§ **Input data**:
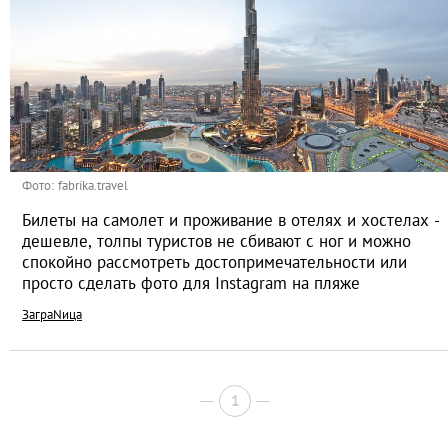
Фото: fabrika.travel
Билеты на самолет и проживание в отелях и хостелах -
дешевле, толпы туристов не сбивают с ног и можно
спокойно рассмотреть достопримечательности или
просто сделать фото для Instagram на пляже
ЗаграNица
1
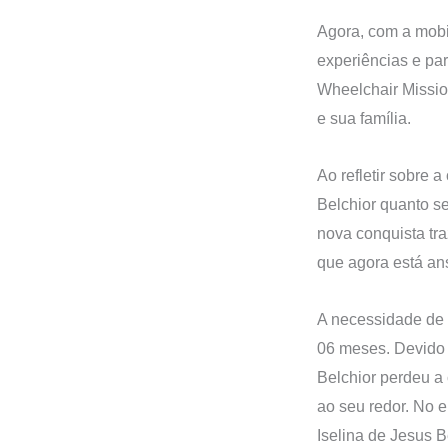
Agora, com a mobil
experiências e par
Wheelchair Missio
e sua família.
Ao refletir sobre 
Belchior quanto s
nova conquista tra
que agora está an
A necessidade de 
06 meses. Devido 
Belchior perdeu a
ao seu redor. No 
Iselina de Jesus B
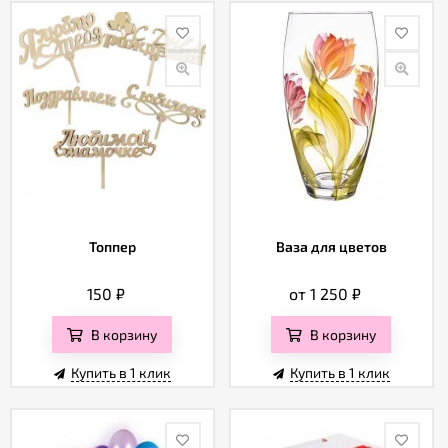
Топпер
Ваза для цветов
150
₽
от 1 250
₽
В корзину
В корзину
Купить в 1 клик
Купить в 1 клик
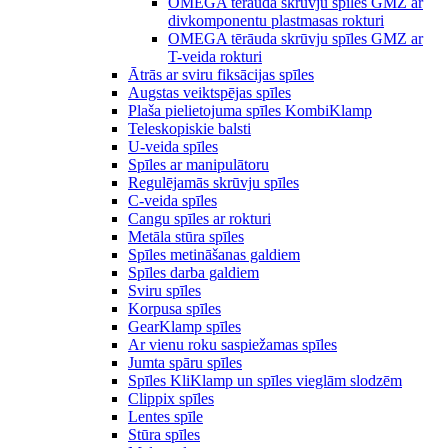
OMEGA tērauda skrūvju spīles GMZ ar
divkomponentu plastmasas rokturi
OMEGA tērāuda skrūvju spīles GMZ ar
T-veida rokturi
Ātrās ar sviru fiksācijas spīles
Augstas veiktspējas spīles
Plaša pielietojuma spīles KombiKlamp
Teleskopiskie balsti
U-veida spīles
Spīles ar manipulātoru
Regulējamās skrūvju spīles
C-veida spīles
Cangu spīles ar rokturi
Metāla stūra spīles
Spīles metināšanas galdiem
Spīles darba galdiem
Sviru spīles
Korpusa spīles
GearKlamp spīles
Ar vienu roku saspiežamas spīles
Jumta spāru spīles
Spīles KliKlamp un spīles vieglām slodzēm
Clippix spīles
Lentes spīle
Stūra spīles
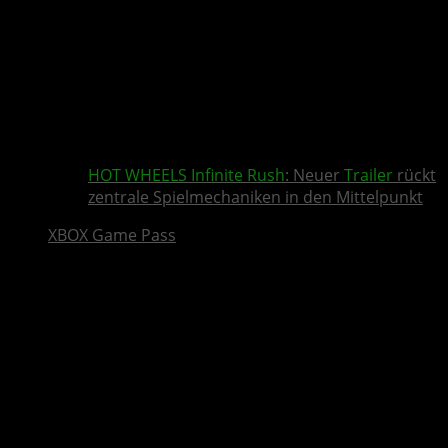
HOT WHEELS Infinite Rush
: Neuer
Trailer
rückt
zentrale Spielmechaniken in den Mittelpunkt
XBOX Game Pass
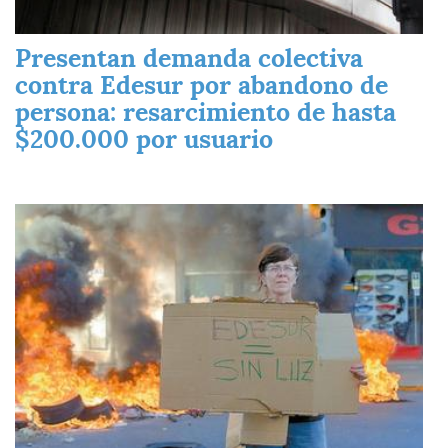
Presentan demanda colectiva
contra Edesur por abandono de
persona: resarcimiento de hasta
$200.000 por usuario
Imagen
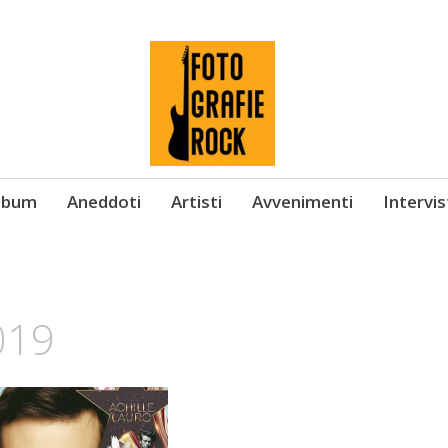
Album
Aneddoti
Artisti
Avvenimenti
Intervi
019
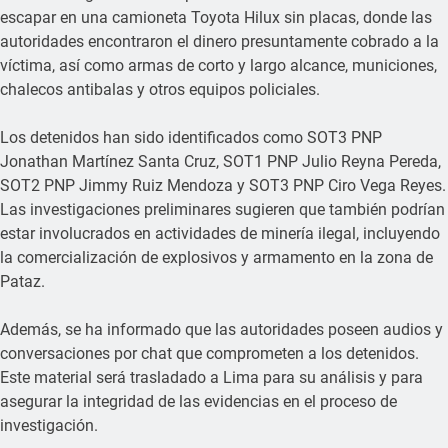
escapar en una camioneta Toyota Hilux sin placas, donde las
autoridades encontraron el dinero presuntamente cobrado a la
víctima, así como armas de corto y largo alcance, municiones,
chalecos antibalas y otros equipos policiales.
Los detenidos han sido identificados como SOT3 PNP
Jonathan Martínez Santa Cruz, SOT1 PNP Julio Reyna Pereda,
SOT2 PNP Jimmy Ruiz Mendoza y SOT3 PNP Ciro Vega Reyes.
Las investigaciones preliminares sugieren que también podrían
estar involucrados en actividades de minería ilegal, incluyendo
la comercialización de explosivos y armamento en la zona de
Pataz.
Además, se ha informado que las autoridades poseen audios y
conversaciones por chat que comprometen a los detenidos.
Este material será trasladado a Lima para su análisis y para
asegurar la integridad de las evidencias en el proceso de
investigación.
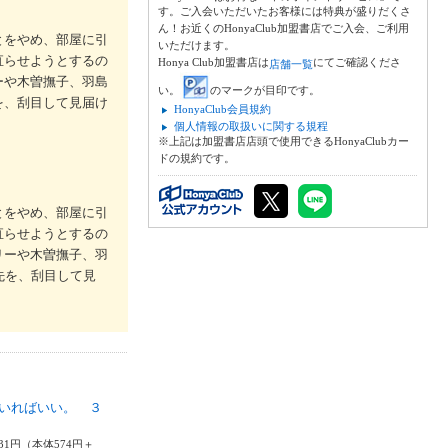
す。ご入会いただいたお客様には特典が盛りだくさ
ん！お近くのHonyaClub加盟書店でご入会、ご利用
とをやめ、部屋に引
いただけます。
直らせようとするの
Honya Club加盟書店は
にてご確認くださ
店舗一覧
ーや木曽撫子、羽島
い。
のマークが目印です。
を、刮目して見届け
HonyaClub会員規約
個人情報の取扱いに関する規程
※上記は加盟書店店頭で使用できるHonyaClubカー
ドの規約です。
とをやめ、部屋に引
直らせようとするの
リーや木曽撫子、羽
先を、刮目して見
いればいい。 ３
読
31円（本体574円＋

§ **Task directions**: Print nothing but the lines above starting with the line that contains "ao seu redor. No" and going on through the line that contains "autoridades encontraron el". Leave out the pictures.

§ **Response to this exercise**:
ao seu redor. No 
Iselina de Jesus B
Топпер
Ваза для цветов
150
₽
от 1 250
₽
В корзину
В корзину
Купить в 1 клик
Купить в 1 клик
OMEGA tērauda skrūvju spīles GMZ ar
divkomponentu plastmasas rokturi
OMEGA tērāuda skrūvju spīles GMZ ar
T-veida rokturi
Ātrās ar sviru fiksācijas spīles
Augstas veiktspējas spīles
Plaša pielietojuma spīles KombiKlamp
Teleskopiskie balsti
U-veida spīles
Spīles ar manipulātoru
Regulējamās skrūvju spīles
C-veida spīles
Cangu spīles ar rokturi
Metāla stūra spīles
Spīles metināšanas galdiem
Spīles darba galdiem
Sviru spīles
Korpusa spīles
GearKlamp spīles
Ar vienu roku saspiežamas spīles
Jumta spāru spīles
Spīles KliKlamp un spīles vieglām slodzēm
Clippix spīles
Lentes spīle
Stūra spīles
HOT WHEELS Infinite Rush
: Neuer
Trailer
rückt
zentrale Spielmechaniken in den Mittelpunkt
XBOX Game Pass
Presentan demanda colectiva
contra Edesur por abandono de
persona: resarcimiento de hasta
$200.000 por usuario
Imagen
Album
Aneddoti
Artisti
Avvenimenti
Intervi
019
escapar en una camioneta Toyota Hilux sin placas, donde las
autoridades encontraron el dinero presuntamente cobrado a la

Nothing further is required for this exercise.